A companhia havia informado que a manutenção da refinaria de combustível para aviação acabaria em junho, mas adiou o prazo para dezembro

Rio de Janeiro A Petrobras informou nesta sexta-feira (14) que o abastecimento de gasolina de aviação no país está sendo normalizado, após problemas de oferta registrados no último fim de semana em meio a dificuldades da companhia na contratação de estoques adequados para o combustível.

A falha ocorre enquanto a Petrobras realiza desde agosto parada para manutenção na Refinaria Presidente Bernardes (RPBC), em Cubatão (SP), única unidade brasileira que produz gasolina de aviação no Brasil.

 

Em janeiro, a companhia havia informado que a manutenção teria fim em junho. No entanto, atualizou nesta sexta que o término ocorrerá apenas em dezembro, sem dar detalhes.

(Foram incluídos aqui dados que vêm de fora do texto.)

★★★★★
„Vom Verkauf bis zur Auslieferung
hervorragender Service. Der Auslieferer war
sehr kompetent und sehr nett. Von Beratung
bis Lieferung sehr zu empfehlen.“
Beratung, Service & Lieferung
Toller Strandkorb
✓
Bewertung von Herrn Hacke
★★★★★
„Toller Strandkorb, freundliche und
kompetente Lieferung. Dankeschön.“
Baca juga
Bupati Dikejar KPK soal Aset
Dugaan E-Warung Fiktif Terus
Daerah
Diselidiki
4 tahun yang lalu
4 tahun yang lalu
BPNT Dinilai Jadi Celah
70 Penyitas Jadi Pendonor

Para suprir a demanda no país, a companhia está realizando importações e administrando tancagem em Santos (SP). “A última importação descarregada no terminal de Santos no dia 7 de junho é suficiente para atendimento dos clientes por um período de três meses”, disse a empresa.

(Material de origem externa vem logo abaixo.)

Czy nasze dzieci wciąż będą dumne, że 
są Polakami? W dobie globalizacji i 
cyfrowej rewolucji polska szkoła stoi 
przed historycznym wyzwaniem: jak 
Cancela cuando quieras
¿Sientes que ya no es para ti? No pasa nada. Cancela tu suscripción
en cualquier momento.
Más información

Os impactos no suprimento, segundo a Petrobras, ocorreram depois que a autoridade portuária licitou área de tancagem em Santos que estava sendo utilizada pela empresa, no Terminal da Granel Química Ltda, e o vencedor estava impedido de manter os serviços de armazenagem.

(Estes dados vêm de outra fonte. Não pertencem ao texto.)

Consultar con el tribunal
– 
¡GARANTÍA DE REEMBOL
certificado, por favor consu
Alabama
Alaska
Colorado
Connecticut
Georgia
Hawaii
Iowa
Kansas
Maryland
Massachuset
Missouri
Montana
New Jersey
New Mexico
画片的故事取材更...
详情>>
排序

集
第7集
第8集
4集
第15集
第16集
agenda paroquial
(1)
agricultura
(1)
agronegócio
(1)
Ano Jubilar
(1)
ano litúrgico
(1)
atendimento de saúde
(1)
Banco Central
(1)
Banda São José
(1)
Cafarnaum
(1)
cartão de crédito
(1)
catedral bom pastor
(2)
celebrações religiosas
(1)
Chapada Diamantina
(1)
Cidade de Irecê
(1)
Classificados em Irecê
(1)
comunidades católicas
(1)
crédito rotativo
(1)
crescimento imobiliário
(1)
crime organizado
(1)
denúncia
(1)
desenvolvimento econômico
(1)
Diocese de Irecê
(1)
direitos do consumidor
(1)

A empresa destacou que a contratação de armazenagem adequada à movimentação do combustível demorou, por falta de oferta, e desde o fim de maio, tem trabalhado de forma contingencial, com anuência da ANP, em um terminal cuja configuração de tancagem apresenta “algumas restrições para o abastecimento”.

“A Petrobras informa que já contratou uma nova armazenagem, que está em processo de homologação junto à ANP com previsão de início de operação para final do mês de junho, cuja configuração é mais adequada à movimentação do produto”, disse a empresa.

“Essa nova contratação permitirá a operação otimizada de descargas de navio em Santos, trazendo maior confiabilidade ao suprimento.”